I, Timothy J. FitzGerald, Chief Executive Officer (principal executive officer) of The Middleby Corporation (the “Registrant”), certify, to the best of my knowledge, based upon a review of the Annual Report on Form 10-K for the period ended January 3, 2026 of the Registrant (the “Report”), that:
(1)The Report fully complies with the requirements of Section 13(a) or 15(d) of the Exchange Act; and
(2)The information contained in the Report fairly presents, in all material aspects, the financial condition and results of operations of the Registrant.
Date: March 4, 2026
/s/ Timothy J. FitzGerald
Timothy J. FitzGerald




EXHIBIT 32.2
CERTIFICATION BY THE PRINCIPAL FINANCIAL OFFICER OF
THE MIDDLEBY CORPORATION
PURSUANT TO RULE 13A-14(b) UNDER THE EXCHANGE ACT AND
SECTION 906 OF THE SARBANES-OXLEY ACT OF 2002 (18 U.S.C. 1350)

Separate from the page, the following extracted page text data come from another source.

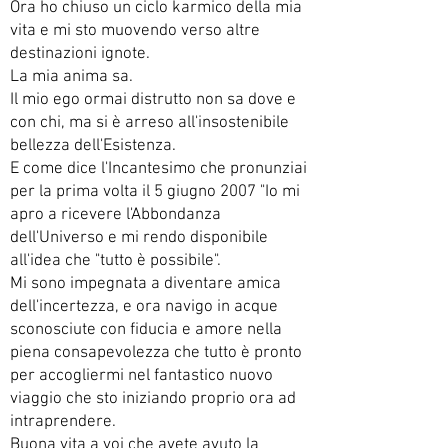
Ora ho chiuso un ciclo karmico della mia
vita e mi sto muovendo verso altre
destinazioni ignote.
La mia anima sa.
Il mio ego ormai distrutto non sa dove e
con chi, ma si è arreso all'insostenibile
bellezza dell'Esistenza.
E come dice l'Incantesimo che pronunziai
per la prima volta il 5 giugno 2007 "Io mi
apro a ricevere l'Abbondanza
dell'Universo e mi rendo disponibile
all'idea che "tutto è possibile".
Mi sono impegnata a diventare amica
dell'incertezza, e ora navigo in acque
sconosciute con fiducia e amore nella
piena consapevolezza che tutto è pronto
per accogliermi nel fantastico nuovo
viaggio che sto iniziando proprio ora ad
intraprendere.
Buona vita a voi che avete avuto la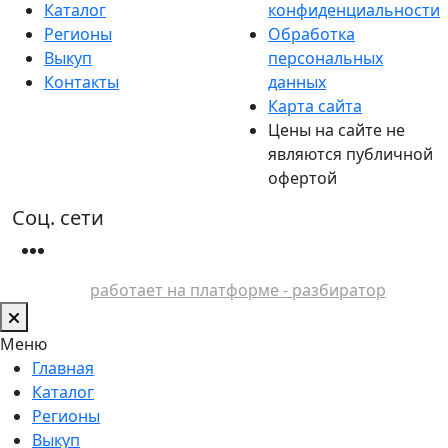
Каталог
конфиденциальности
Регионы
Обработка
Выкуп
персональных
Контакты
данных
Карта сайта
Цены на сайте не
являются публичной
офертой
Соц. сети
работает на платформе - разбиратор
Меню
Главная
Каталог
Регионы
Выкуп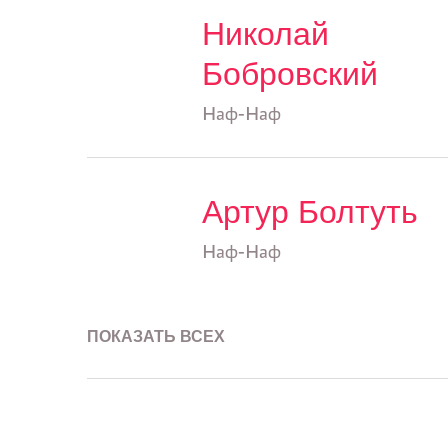
Николай
Бобровский
Наф-Наф
Артур Болтуть
Наф-Наф
ПОКАЗАТЬ ВСЕХ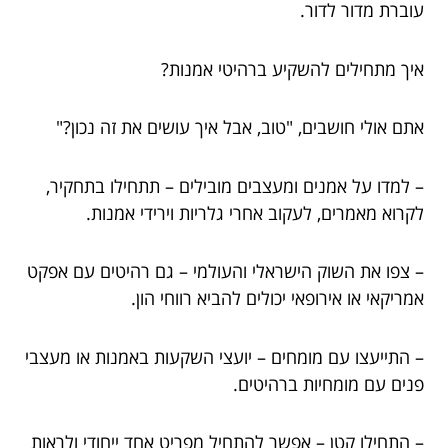
עוברת מדור לדור.
איך מתחילים להשקיע ברהיטי אמנות?
אתם אולי חושבים, "טוב, אבל איך עושים את זה נכון?"
– למדו על אמנים ומעצבים מובילים – תתחילו בתחקיר,
לקרוא מאמרים, לעקוב אחרי גלריות וירידי אמנות.
– צפו את השוק הישראלי והעולמי – גם רהיטים עם אפקט
אמריקאי או אירופאי יכולים להביא רווחי הון.
– התייעצו עם מומחים – יועצי השקעות באמנות או מעצבי
פנים עם מומחיות ברהיטים.
– התחילו קטן – אפשר להתחיל מפריט אחד ייחודי ולראות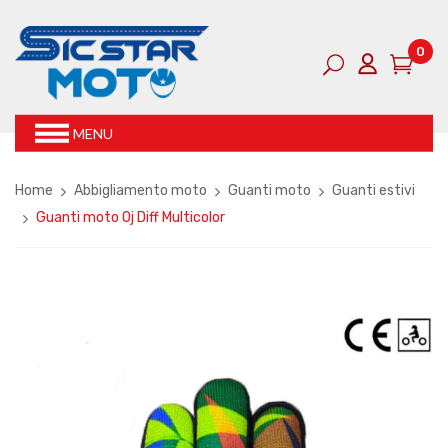
0
MENU
Home
Abbigliamento moto
Guanti moto
Guanti estivi
Guanti moto Oj Diff Multicolor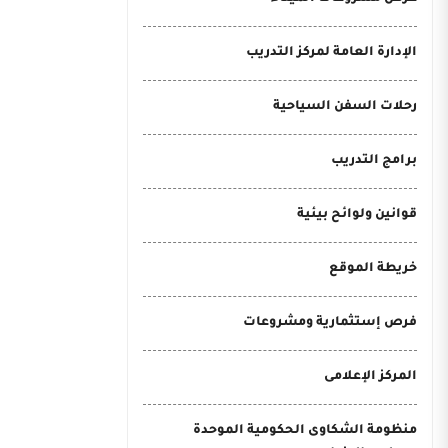
الإدارة العامة لمركز التدريب
رحلات السفن السياحية
برامج التدريب
قوانين ولوائح بيئية
خريطة الموقع
فرص إستثمارية ومشروعات
المركز الإعلامى
منظومة الشكاوى الحكومية الموحدة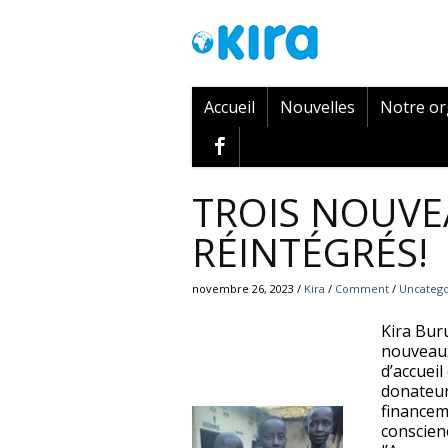
Accueil
Nouvelles
Notre o
TROIS NOUVE
RÉINTÉGRÉS!
novembre 26, 2023 /
Kira
/
Comment
/
Uncatego
Kira Bur
nouveaux
d’accueil
donateur
financem
conscien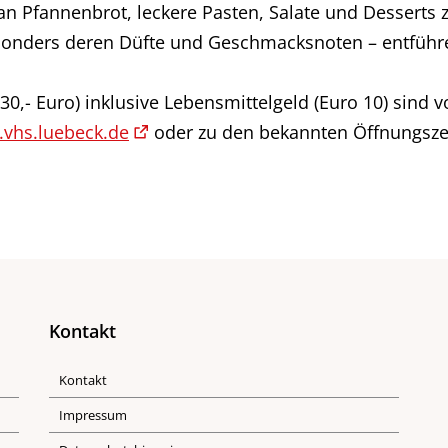
 Pfannenbrot, leckere Pasten, Salate und Desserts z
onders deren Düfte und Geschmacksnoten – entführe
30,- Euro) inklusive Lebensmittelgeld (Euro 10) sind 
vhs.luebeck.de
oder zu den bekannten Öffnungszeit
Kontakt
Kontakt
Impressum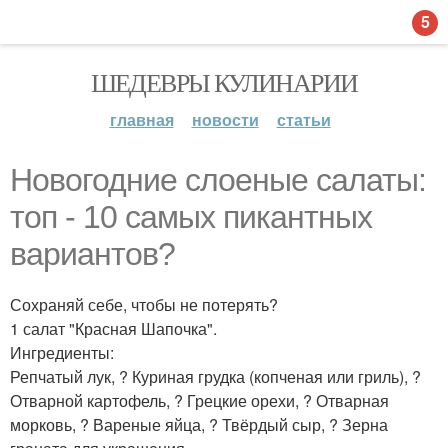
5
ШЕДЕВРЫ КУЛИНАРИИ
главная
новости
статьи
Новогодние слоеные салаты:
топ - 10 самых пикантных
вариантов?
Сохраняй себе, чтобы не потерять?
1 салат "Красная Шапочка".
Ингредиенты:
Репчатый лук, ? Куриная грудка (копченая или гриль), ?
Отварной картофель, ? Грецкие орехи, ? Отварная
морковь, ? Вареные яйца, ? Твёрдый сыр, ? Зерна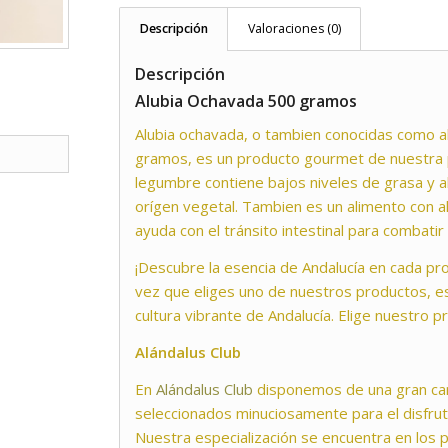
Descripción
Valoraciones (0)
Descripción
Alubia Ochavada 500 gramos
Alubia ochavada, o tambien conocidas como a
gramos, es un producto gourmet de nuestra p
legumbre contiene bajos niveles de grasa y a
orígen vegetal. Tambien es un alimento con al
ayuda con el tránsito intestinal para combatir
¡Descubre la esencia de Andalucía en cada p
vez que eliges uno de nuestros productos, es
cultura vibrante de Andalucía. Elige nuestro p
Alándalus Club
En
Alándalus Club
disponemos de una gran ca
seleccionados minuciosamente para el disfrut
Nuestra especialización se encuentra en los 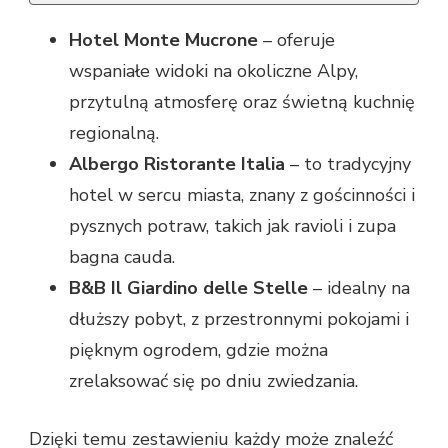
Hotel Monte Mucrone
– oferuje
wspaniałe widoki na okoliczne Alpy,
przytulną atmosferę oraz świetną kuchnię
regionalną.
Albergo Ristorante Italia
– to tradycyjny
hotel w sercu miasta, znany z gościnności i
pysznych potraw, takich jak ravioli i zupa
bagna cauda.
B&B Il Giardino delle Stelle
– idealny na
dłuższy pobyt, z przestronnymi pokojami i
pięknym ogrodem, gdzie można
zrelaksować się po dniu zwiedzania.
Dzięki temu zestawieniu każdy może znaleźć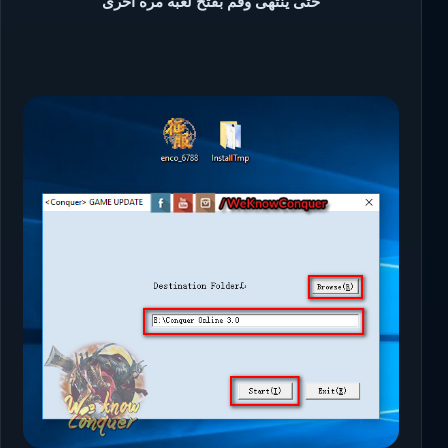
حتى ينتهى وقم بفتح لعبة
مرة
اخرى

This certification is being furnished pursuant to Rule 13a-14(b) under the Securities Exchange Act of 1934, as amended (the "Exchange Act"), and 18 U.S.C. 1350, as adopted pursuant to Section 906 of the Sarbanes-Oxley Act of 2002.
I, Bryan E. Mittelman, Chief Financial Officer (principal financial officer) of The Middleby Corporation (the “Registrant”), certify, to the best of my knowledge, based upon a review of the Annual Report on Form 10-K for the period ended January 3, 2026 of the Registrant (the “Report”), that:
(1)The Report fully complies with the requirements of Section 13(a) or 15(d) of the Exchange Act; and
(2)The information contained in the Report fairly presents, in all material aspects, the financial condition and results of operations of the Registrant.